# EXERCISE AIM:
Please copy each line in the records below that contains the string "chuyển".

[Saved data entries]
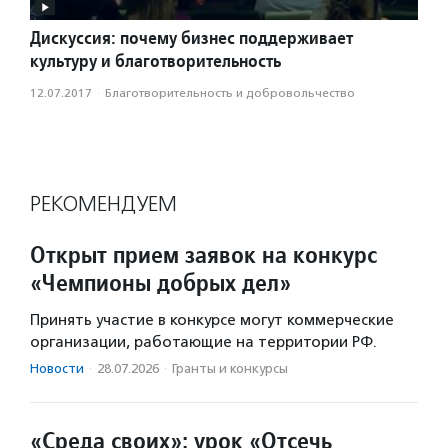
Дискуссия: почему бизнес поддерживает
культуру и благотворительность
12.07.2017
·
Благотвори­тель­ность и доброволь­чест­во
РЕКОМЕНДУЕМ
Открыт прием заявок на конкурс
«Чемпионы добрых дел»
Принять участие в конкурсе могут коммерческие
организации, работающие на территории РФ.
Новости
·
28.07.2026
·
Гранты и конкурсы
«Среда своих»: урок «Отсечь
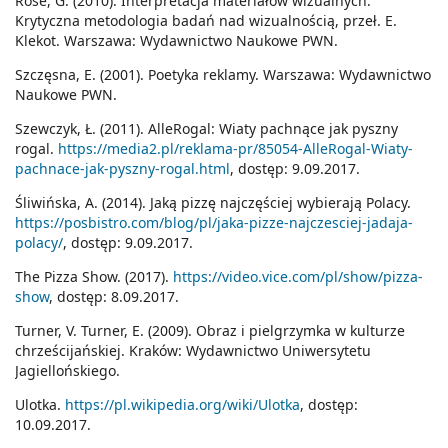
Rose, G. (2010). Interpretacja materiałów wizualnych.
Krytyczna metodologia badań nad wizualnością, przeł. E.
Klekot. Warszawa: Wydawnictwo Naukowe PWN.
Szczęsna, E. (2001). Poetyka reklamy. Warszawa: Wydawnictwo
Naukowe PWN.
Szewczyk, Ł. (2011). AlleRogal: Wiaty pachnące jak pyszny
rogal.
https://media2.pl/reklama-pr/85054-AlleRogal-Wiaty-
pachnace-jak-pyszny-rogal.html
, dostęp: 9.09.2017.
Śliwińska, A. (2014). Jaką pizzę najczęściej wybierają Polacy.
https://posbistro.com/blog/pl/jaka-pizze-najczesciej-jadaja-
polacy/
, dostęp: 9.09.2017.
The Pizza Show. (2017).
https://video.vice.com/pl/show/pizza-
show
, dostęp: 8.09.2017.
Turner, V. Turner, E. (2009). Obraz i pielgrzymka w kulturze
chrześcijańskiej. Kraków: Wydawnictwo Uniwersytetu
Jagiellońskiego.
Ulotka.
https://pl.wikipedia.org/wiki/Ulotka
, dostęp:
10.09.2017.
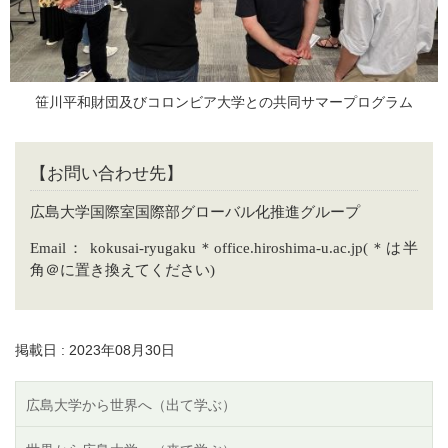
笹川平和財団及びコロンビア大学との共同サマープログラム
【お問い合わせ先】
広島大学国際室国際部グローバル化推進グループ
Email
： kokusai-ryugaku＊office.hiroshima-u.ac.jp(＊は半
角＠に置き換えてください)
掲載日 : 2023年08月30日
広島大学から世界へ（出て学ぶ）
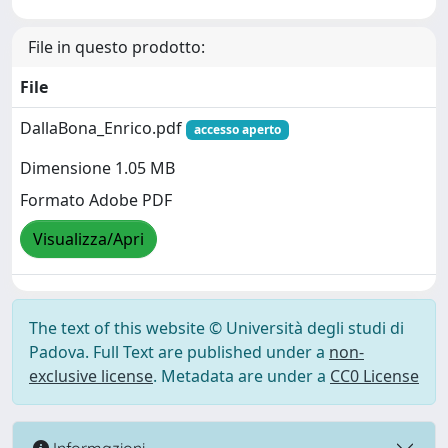
File in questo prodotto:
File
DallaBona_Enrico.pdf
accesso aperto
Dimensione 1.05 MB
Formato Adobe PDF
Visualizza/Apri
The text of this website © Università degli studi di
Padova. Full Text are published under a
non-
exclusive license
. Metadata are under a
CC0 License
Informazioni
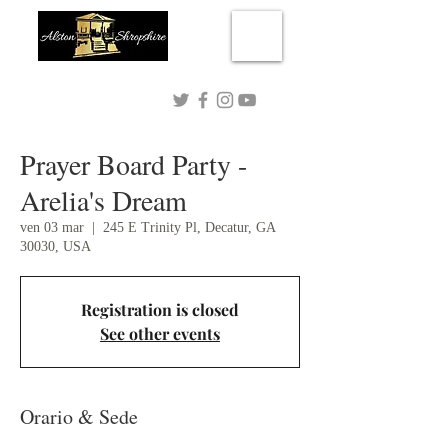
Connect with me!
Prayer Board Party -
Arelia's Dream
ven 03 mar
  |  
245 E Trinity Pl, Decatur, GA
30030, USA
Registration is closed
See other events
Orario & Sede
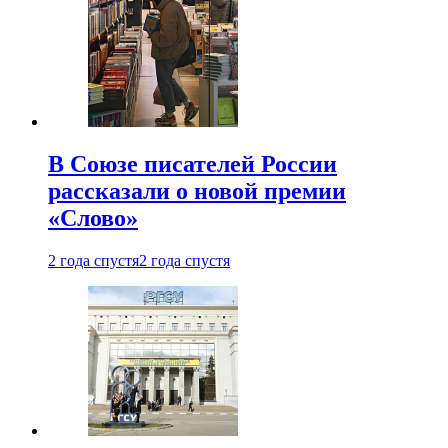
В Союзе писателей России
рассказали о новой премии
«Слово»
2 года спустя
2 года спустя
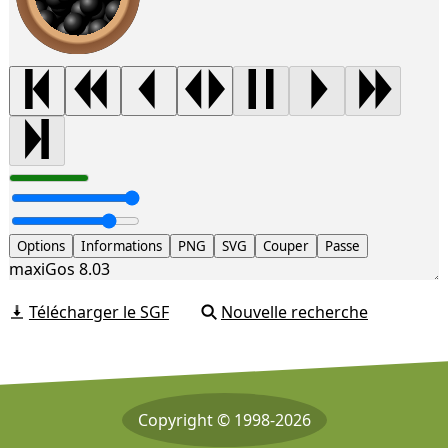
Options
Informations
PNG
SVG
Couper
Passe
maxiGos 8.03
Télécharger le SGF
Nouvelle recherche
Copyright © 1998-2026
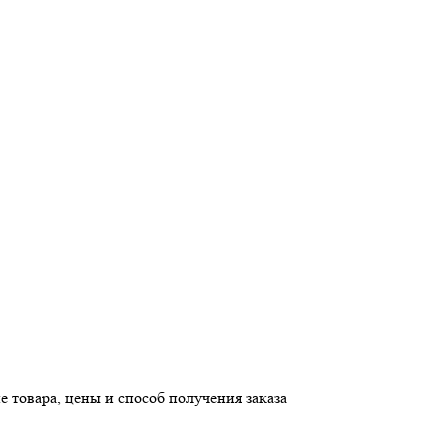
е товара, цены и способ получения заказа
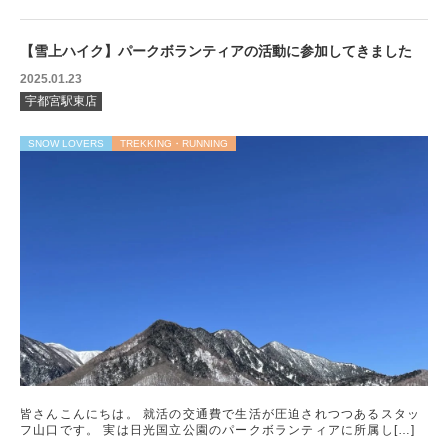
【雪上ハイク】パークボランティアの活動に参加してきました
2025.01.23
宇都宮駅東店
SNOW LOVERS
TREKKING・RUNNING
皆さんこんにちは。 就活の交通費で生活が圧迫されつつあるスタッ
フ山口です。 実は日光国立公園のパークボランティアに所属し[…]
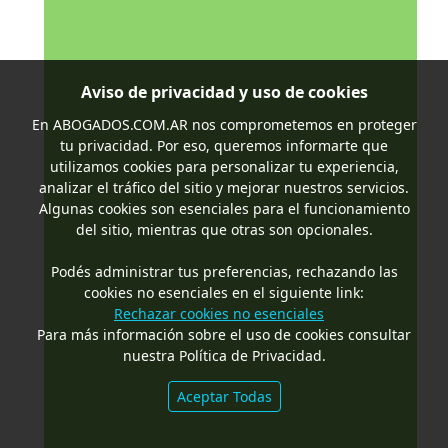
Aviso de privacidad y uso de cookies
En
ABOGADOS.COM.AR
nos comprometemos en proteger
tu privacidad. Por eso, queremos informarte que
utilizamos cookies para personalizar tu experiencia,
analizar el tráfico del sitio y mejorar nuestros servicios.
Algunas cookies son esenciales para el funcionamiento
del sitio, mientras que otras son opcionales.
Podés administrar tus preferencias, rechazando las
cookies no esenciales en el siguiente link:
Rechazar cookies no esenciales
Para más información sobre el uso de cookies consultar
nuestra Política de Privacidad.
Aceptar Todas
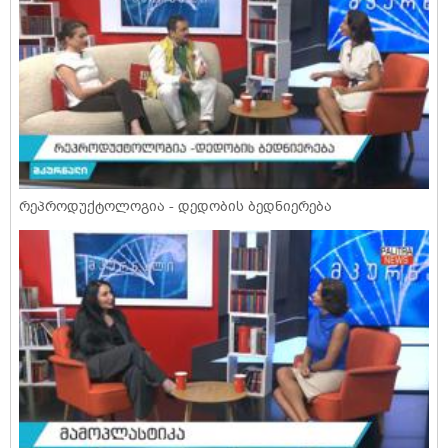
რეპროდუქტოლოგია - დედობის ბედნიერება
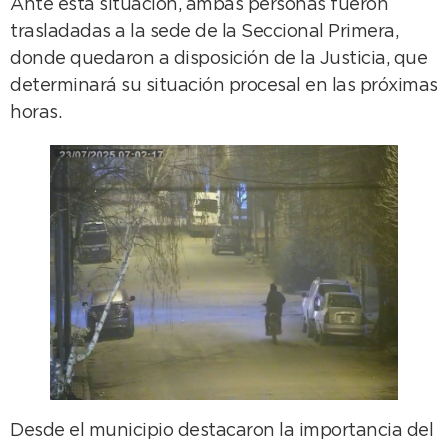
Ante esta situación, ambas personas fueron
trasladadas a la sede de la Seccional Primera,
donde quedaron a disposición de la Justicia, que
determinará su situación procesal en las próximas
horas.
Desde el municipio destacaron la importancia del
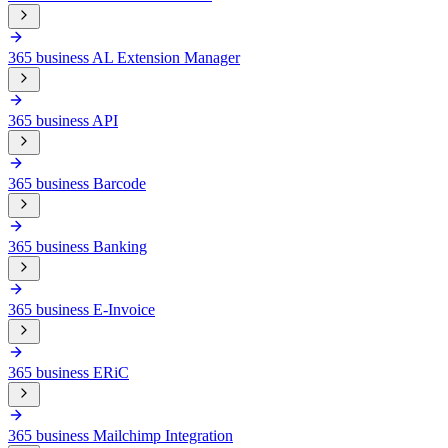
365 business AL Extension Manager
365 business API
365 business Barcode
365 business Banking
365 business E-Invoice
365 business ERiC
365 business Mailchimp Integration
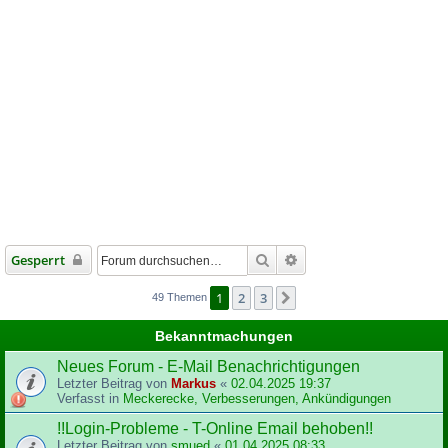
Suche
Erweiterte Suche
Gesperrt
1
2
3
Nächste
49 Themen
Bekanntmachungen
Neues Forum - E-Mail Benachrichtigungen
Letzter Beitrag von
Markus
«
02.04.2025 19:37
Verfasst in
Meckerecke, Verbesserungen, Ankündigungen
!!Login-Probleme - T-Online Email behoben!!
Letzter Beitrag von
smued
«
01.04.2025 08:33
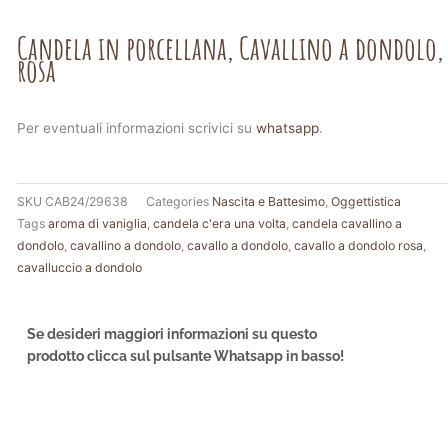
Candela in porcellana, Cavallino a dondolo,
rosa
Per eventuali informazioni scrivici su
whatsapp
.
SKU
CAB24/29638
Categories
Nascita e Battesimo
,
Oggettistica
Tags
aroma di vaniglia
,
candela c'era una volta
,
candela cavallino a
dondolo
,
cavallino a dondolo
,
cavallo a dondolo
,
cavallo a dondolo rosa
,
cavalluccio a dondolo
Se desideri maggiori informazioni su questo
prodotto clicca sul pulsante Whatsapp in basso!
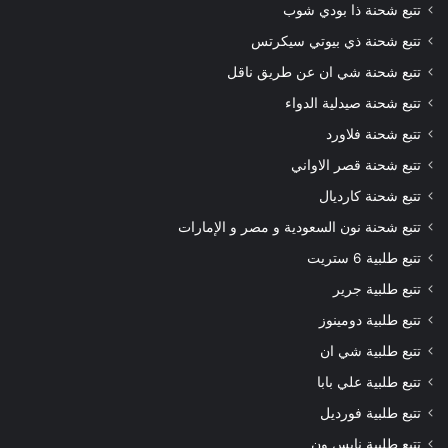
تتبع شحنة ذا بودي شوب
تتبع شحنة ذي بيوتي سيكرتس
تتبع شحنة شي ان عن طريق ناقل
تتبع شحنة صيدلية الدواء
تتبع شحنة فلاورد
تتبع شحنة قصر الاواني
تتبع شحنة كارديال
تتبع شحنة نون السعودية و مصر و الإمارات
تتبع طلبية 6 ستريت
تتبع طلبية جرير
تتبع طلبية دومينوز
تتبع طلبية شي ان
تتبع طلبية علي بابا
تتبع طلبية فورديل
تتبع طلبية نايس ون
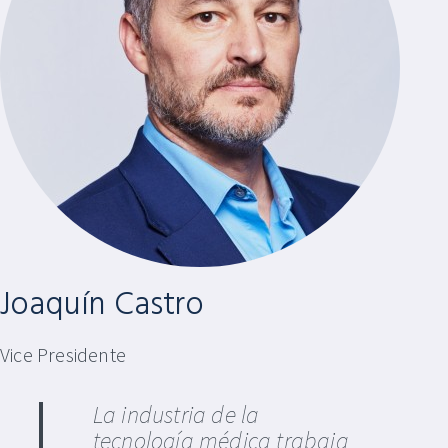
Joaquín Castro
Vice Presidente
La industria de la
tecnología médica trabaja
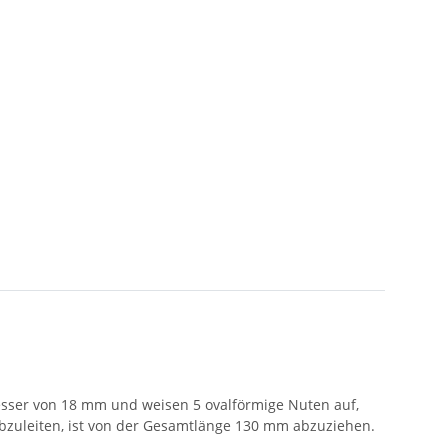
ser von 18 mm und weisen 5 ovalförmige Nuten auf,
abzuleiten, ist von der Gesamtlänge 130 mm abzuziehen.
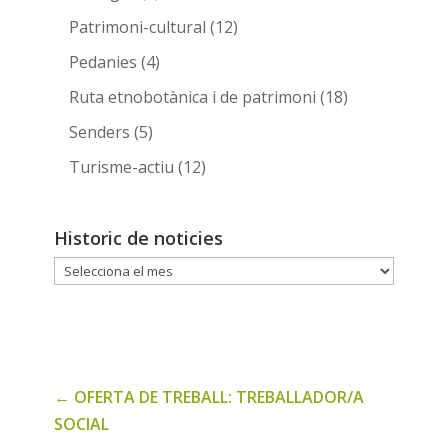
Patrimoni-cultural
(12)
Pedanies
(4)
Ruta etnobotànica i de patrimoni
(18)
Senders
(5)
Turisme-actiu
(12)
Historic de noticies
Historic
de
noticies
←
OFERTA DE TREBALL: TREBALLADOR/A
SOCIAL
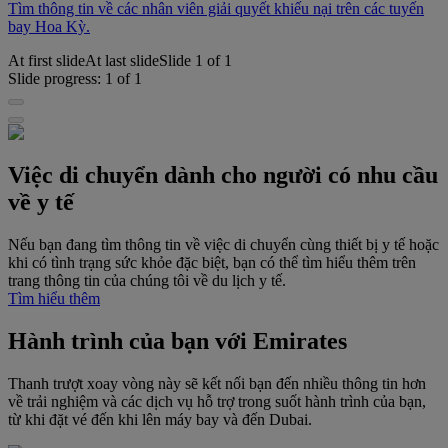
Tìm thông tin về các nhân viên giải quyết khiếu nại trên các tuyến
bay Hoa Kỳ.
At first slide
At last slide
Slide
1
of
1
Slide progress:
1
of
1
Việc di chuyển dành cho người có nhu cầu
về y tế
Nếu bạn đang tìm thông tin về việc di chuyển cùng thiết bị y tế hoặc
khi có tình trạng sức khỏe đặc biệt, bạn có thể tìm hiểu thêm trên
trang thông tin của chúng tôi về du lịch y tế.
Tìm hiểu thêm
Hành trình của bạn với Emirates
Thanh trượt xoay vòng này sẽ kết nối bạn đến nhiều thông tin hơn
về trải nghiệm và các dịch vụ hỗ trợ trong suốt hành trình của bạn,
từ khi đặt vé đến khi lên máy bay và đến Dubai.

# ANSWER BOX:
Việc di chuyển dành cho người có nhu cầu
Nếu bạn đang tìm thông tin về việc di chuyển cùng thiết bị y tế hoặc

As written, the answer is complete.